Design and main outcome measures
This was a field-based observational study in which free-living behaviors were monitored in actual shift workers while participants were engaging in a series of real-life work shifts. This approach enhanced external validity of the findings as measures were recorded with minimal interruption and reflect the individual’s free-living patterns of behavior. Tracking of participants was done over a 2- or 3-day period while working on their respective shift schedules (i.e. day or night). The main outcome measures that were monitored in these shift workers during their work periods were sleep, physical activity, and food intake. Sleep and physical activity were assessed in real-time via wrist-accelerometry during the series of work shifts, and food intake from the last day of the work series was assessed retrospectively on the following day.
Sleep and physical activity throughout the entire work period were monitored objectively with the use of wrist-accelerometry. Participants wore an Actigraph wGT3X-BT monitor (ActiGraph, Pensacola, FL) 24-h/day over the course of their consecutive work periods, beginning wear at the start of their scheduled work shift. This device is a small (4.6 × 3.3 × 1.5 cm), lightweight (19 g), triaxial accelerometer. In a diary provided by study staff, participants were asked to record any times they took off the monitor along with the times that they went to sleep and woke up. The accelerometer was placed on the participant’s non-dominant wrist by a member of the research team, who then instructed the participant on its use and precautions. Participants were instructed to wear the accelerometer on the non-dominant wrist for 24-h/day throughout the full work period and to only remove the device for water-based activities (showers, swimming, etc.). Accelerometry devices began their recording at the start of the work shift period and recorded continuously until awakening from the sleep episode following the final work shift of work period. Participants were asked to continue usual daily activities and their normal sleep-wake patterns throughout the recording period. At the conclusion of the tracking period, participants returned to the laboratory where the accelerometer was removed by a member of the research team, and data were then downloaded.

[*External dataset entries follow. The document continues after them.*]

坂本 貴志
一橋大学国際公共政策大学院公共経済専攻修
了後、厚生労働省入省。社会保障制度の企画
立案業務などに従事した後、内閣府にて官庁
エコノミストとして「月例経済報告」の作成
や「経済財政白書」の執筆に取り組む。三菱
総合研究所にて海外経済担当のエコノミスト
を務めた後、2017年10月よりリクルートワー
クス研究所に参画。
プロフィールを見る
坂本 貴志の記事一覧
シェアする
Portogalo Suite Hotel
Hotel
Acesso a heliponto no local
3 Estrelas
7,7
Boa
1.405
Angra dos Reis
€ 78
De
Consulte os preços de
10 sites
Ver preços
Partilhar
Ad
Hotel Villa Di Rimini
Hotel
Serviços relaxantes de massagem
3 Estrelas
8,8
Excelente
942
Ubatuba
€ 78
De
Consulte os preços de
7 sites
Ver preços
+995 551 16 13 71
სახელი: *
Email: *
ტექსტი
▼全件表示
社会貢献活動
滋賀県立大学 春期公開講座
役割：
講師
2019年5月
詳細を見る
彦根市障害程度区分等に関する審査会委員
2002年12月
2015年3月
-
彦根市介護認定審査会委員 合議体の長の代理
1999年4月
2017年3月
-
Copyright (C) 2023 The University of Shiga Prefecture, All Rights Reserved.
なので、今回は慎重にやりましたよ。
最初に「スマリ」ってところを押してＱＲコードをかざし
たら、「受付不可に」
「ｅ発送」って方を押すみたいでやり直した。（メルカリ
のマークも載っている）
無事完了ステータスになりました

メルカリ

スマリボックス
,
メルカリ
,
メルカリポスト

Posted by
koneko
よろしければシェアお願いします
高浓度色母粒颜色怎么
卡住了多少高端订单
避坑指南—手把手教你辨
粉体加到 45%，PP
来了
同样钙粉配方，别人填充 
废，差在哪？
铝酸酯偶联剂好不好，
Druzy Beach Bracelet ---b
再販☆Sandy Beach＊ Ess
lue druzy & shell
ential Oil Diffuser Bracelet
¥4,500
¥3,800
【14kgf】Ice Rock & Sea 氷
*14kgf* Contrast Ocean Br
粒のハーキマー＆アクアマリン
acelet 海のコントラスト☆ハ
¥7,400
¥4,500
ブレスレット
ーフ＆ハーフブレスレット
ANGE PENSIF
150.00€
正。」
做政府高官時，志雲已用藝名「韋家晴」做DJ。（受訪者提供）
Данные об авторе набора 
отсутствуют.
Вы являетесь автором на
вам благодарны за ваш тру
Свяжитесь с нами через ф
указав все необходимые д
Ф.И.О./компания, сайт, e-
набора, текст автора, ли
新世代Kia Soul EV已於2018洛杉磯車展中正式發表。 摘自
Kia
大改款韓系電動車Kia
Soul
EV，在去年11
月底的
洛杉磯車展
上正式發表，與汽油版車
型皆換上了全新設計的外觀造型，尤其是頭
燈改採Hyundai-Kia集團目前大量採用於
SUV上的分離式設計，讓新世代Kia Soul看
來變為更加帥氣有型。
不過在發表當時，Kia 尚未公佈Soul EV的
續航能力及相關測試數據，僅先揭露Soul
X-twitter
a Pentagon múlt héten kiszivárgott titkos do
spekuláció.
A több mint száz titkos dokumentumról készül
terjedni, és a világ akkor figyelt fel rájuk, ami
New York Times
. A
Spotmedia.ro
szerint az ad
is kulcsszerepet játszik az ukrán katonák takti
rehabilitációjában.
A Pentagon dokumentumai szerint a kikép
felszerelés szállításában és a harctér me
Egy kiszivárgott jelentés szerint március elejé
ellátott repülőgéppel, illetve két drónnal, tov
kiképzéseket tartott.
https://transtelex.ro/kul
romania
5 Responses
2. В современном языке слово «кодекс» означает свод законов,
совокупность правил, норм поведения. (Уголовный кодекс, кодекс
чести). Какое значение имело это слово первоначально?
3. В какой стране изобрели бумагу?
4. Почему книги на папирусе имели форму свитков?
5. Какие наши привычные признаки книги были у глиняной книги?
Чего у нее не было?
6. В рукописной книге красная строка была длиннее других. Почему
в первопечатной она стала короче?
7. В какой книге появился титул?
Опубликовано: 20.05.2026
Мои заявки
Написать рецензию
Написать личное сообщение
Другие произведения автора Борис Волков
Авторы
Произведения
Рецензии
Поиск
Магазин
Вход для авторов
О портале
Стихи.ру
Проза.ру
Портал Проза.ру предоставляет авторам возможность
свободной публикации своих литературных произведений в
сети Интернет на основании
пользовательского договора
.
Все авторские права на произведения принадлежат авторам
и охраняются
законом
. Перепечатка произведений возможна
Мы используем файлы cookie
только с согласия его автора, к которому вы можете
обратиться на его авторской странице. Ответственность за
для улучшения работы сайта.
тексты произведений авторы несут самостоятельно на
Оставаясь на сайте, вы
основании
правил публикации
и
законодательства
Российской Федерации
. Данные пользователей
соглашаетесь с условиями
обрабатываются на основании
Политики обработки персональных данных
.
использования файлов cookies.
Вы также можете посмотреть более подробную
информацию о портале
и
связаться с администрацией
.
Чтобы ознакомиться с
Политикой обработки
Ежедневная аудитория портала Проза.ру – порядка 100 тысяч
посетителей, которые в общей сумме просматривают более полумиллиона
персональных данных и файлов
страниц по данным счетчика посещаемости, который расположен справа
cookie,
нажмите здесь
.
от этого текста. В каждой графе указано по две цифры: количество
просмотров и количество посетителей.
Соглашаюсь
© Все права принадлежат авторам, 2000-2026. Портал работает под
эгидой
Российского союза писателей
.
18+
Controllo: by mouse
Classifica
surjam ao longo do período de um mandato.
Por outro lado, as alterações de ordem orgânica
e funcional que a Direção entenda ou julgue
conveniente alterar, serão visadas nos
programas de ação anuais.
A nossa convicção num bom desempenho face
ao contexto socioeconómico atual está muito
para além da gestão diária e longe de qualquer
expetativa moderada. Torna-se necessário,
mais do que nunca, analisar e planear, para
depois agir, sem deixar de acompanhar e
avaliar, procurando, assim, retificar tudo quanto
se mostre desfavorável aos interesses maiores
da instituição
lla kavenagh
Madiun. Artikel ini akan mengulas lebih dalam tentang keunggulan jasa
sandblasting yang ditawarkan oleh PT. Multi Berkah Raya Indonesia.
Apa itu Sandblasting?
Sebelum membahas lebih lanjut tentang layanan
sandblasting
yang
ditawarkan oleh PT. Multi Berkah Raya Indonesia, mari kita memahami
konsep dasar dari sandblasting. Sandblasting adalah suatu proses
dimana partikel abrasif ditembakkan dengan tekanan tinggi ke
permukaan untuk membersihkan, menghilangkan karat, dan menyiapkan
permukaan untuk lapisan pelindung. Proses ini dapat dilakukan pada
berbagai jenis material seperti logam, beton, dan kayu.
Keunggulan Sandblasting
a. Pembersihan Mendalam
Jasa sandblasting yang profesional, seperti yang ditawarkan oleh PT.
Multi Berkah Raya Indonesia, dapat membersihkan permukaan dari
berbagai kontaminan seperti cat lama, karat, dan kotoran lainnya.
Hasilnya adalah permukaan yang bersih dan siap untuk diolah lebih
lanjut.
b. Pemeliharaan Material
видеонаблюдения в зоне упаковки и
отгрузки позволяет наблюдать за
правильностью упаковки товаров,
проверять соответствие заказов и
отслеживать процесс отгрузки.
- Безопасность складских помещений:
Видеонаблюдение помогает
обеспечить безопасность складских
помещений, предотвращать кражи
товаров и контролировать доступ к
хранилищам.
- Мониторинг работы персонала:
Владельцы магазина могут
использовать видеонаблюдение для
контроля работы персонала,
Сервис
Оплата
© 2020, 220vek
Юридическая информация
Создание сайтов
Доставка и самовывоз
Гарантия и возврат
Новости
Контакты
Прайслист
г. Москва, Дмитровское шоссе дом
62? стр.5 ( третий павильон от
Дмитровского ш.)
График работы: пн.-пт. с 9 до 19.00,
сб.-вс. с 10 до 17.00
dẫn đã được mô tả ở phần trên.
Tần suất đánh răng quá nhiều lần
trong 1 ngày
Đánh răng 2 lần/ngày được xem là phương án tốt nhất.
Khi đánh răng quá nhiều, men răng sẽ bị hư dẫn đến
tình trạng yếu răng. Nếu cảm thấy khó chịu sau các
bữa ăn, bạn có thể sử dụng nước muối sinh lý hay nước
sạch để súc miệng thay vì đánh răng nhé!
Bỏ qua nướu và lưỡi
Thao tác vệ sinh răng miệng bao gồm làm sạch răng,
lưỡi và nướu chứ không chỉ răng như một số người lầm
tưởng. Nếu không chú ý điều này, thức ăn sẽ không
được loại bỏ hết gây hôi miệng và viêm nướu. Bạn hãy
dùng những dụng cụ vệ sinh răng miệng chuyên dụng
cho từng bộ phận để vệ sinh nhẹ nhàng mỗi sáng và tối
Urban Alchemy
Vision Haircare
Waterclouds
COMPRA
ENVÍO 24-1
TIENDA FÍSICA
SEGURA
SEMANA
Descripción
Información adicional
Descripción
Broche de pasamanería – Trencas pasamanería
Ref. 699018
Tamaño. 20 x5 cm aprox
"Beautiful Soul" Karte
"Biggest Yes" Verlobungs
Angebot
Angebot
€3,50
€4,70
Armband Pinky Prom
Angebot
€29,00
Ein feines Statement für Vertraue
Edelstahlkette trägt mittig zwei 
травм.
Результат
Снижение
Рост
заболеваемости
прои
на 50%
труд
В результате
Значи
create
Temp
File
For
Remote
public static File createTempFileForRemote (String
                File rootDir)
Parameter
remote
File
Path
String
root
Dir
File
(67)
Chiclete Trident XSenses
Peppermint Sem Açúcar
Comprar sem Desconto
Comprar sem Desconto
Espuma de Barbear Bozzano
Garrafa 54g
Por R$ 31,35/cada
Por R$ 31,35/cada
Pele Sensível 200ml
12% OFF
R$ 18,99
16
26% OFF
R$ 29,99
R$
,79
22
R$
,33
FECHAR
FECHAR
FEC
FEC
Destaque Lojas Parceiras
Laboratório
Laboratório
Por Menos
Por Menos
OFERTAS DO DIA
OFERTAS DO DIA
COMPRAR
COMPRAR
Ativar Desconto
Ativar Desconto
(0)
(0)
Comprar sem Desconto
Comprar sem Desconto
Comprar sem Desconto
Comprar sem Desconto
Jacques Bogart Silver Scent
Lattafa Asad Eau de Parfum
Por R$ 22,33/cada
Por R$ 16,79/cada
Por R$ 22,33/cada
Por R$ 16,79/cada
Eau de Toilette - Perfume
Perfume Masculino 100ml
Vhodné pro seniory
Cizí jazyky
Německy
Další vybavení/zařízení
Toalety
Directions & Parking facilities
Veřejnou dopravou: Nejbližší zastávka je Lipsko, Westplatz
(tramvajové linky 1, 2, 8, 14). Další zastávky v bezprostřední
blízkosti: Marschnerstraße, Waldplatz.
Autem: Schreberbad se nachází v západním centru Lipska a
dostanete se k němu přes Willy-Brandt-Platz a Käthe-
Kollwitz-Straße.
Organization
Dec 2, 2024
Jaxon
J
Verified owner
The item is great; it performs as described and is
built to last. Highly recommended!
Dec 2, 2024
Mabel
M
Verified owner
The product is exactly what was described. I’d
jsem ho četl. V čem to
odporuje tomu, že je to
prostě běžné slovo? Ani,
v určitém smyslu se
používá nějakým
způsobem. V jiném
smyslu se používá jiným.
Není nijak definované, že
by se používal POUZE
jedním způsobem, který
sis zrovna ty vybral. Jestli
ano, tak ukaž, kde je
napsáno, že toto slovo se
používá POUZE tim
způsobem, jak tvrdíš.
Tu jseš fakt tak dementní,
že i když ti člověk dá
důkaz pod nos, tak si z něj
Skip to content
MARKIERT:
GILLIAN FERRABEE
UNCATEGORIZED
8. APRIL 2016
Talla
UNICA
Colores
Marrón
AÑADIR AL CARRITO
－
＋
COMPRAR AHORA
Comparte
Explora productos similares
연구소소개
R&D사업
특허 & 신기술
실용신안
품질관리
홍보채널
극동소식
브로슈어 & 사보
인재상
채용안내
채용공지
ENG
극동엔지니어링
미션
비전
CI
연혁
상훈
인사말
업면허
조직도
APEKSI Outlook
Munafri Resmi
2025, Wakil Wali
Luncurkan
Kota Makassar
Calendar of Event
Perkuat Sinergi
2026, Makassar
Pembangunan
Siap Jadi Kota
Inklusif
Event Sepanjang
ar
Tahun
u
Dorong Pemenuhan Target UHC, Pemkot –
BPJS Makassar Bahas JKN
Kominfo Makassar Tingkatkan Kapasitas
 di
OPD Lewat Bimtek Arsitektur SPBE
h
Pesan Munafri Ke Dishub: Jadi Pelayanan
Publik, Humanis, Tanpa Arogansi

The raw accelerometer data were integrated into 60-second epochs and processed as accelerometer data files (AGD files) using ActiLife software (ActiLife v6.13.3; Pensacola, FL, 2016). Data were screened for wear time using standard methods with a threshold of ≥10 hours of wear time required for data to be considered for analysis. Based on recommendations for processing wrist-worn accelerometer data, the Choi algorithm [11] was used with 90 minutes of consecutive zero counts (using vertical axis data) classified as non-wear time [12]. The Cole-Kripke algorithm (which classifies epochs as sleep vs. wake) was used to classify sleep to determine a probability-based sleep score for each minute (i.e., each minute is scored as “sleep” or “wake”) [13]. Wrist actigraphy has high validity and reliability, and high sensitivity (>90%) for detecting sleep as compared with polysomnography [14]. Sleep onset was identified as the first minute scored as sleep following the reported bedtime. Sleep time was marked as non-wear time when calculating physical activity behaviors for each individual. Time spent in light, moderate and vigorous-intensity physical activity was estimated using established cut-points [15]. The following summary metrics were estimated: 1) Minutes the monitor was worn on valid days; 2) sedentary time (counts per minute [cpm] <100); 3) light activity (cpm between 100 and 1951) time; 4) moderate activity (cpm between 1952 and 5724) time; 5) vigorous (cpm ≥5725) time; and 6) daily step counts. Physical activity-related energy expenditure was assessed from accelerometry data using Freedson criteria [15], which takes into account body weight. Mean values of sleep and physical activity recorded throughout the work period are presented. Wrist-accelerometry has been shown to accurate and valid for assessing physical activity and physical activity-related energy expenditure [16–18].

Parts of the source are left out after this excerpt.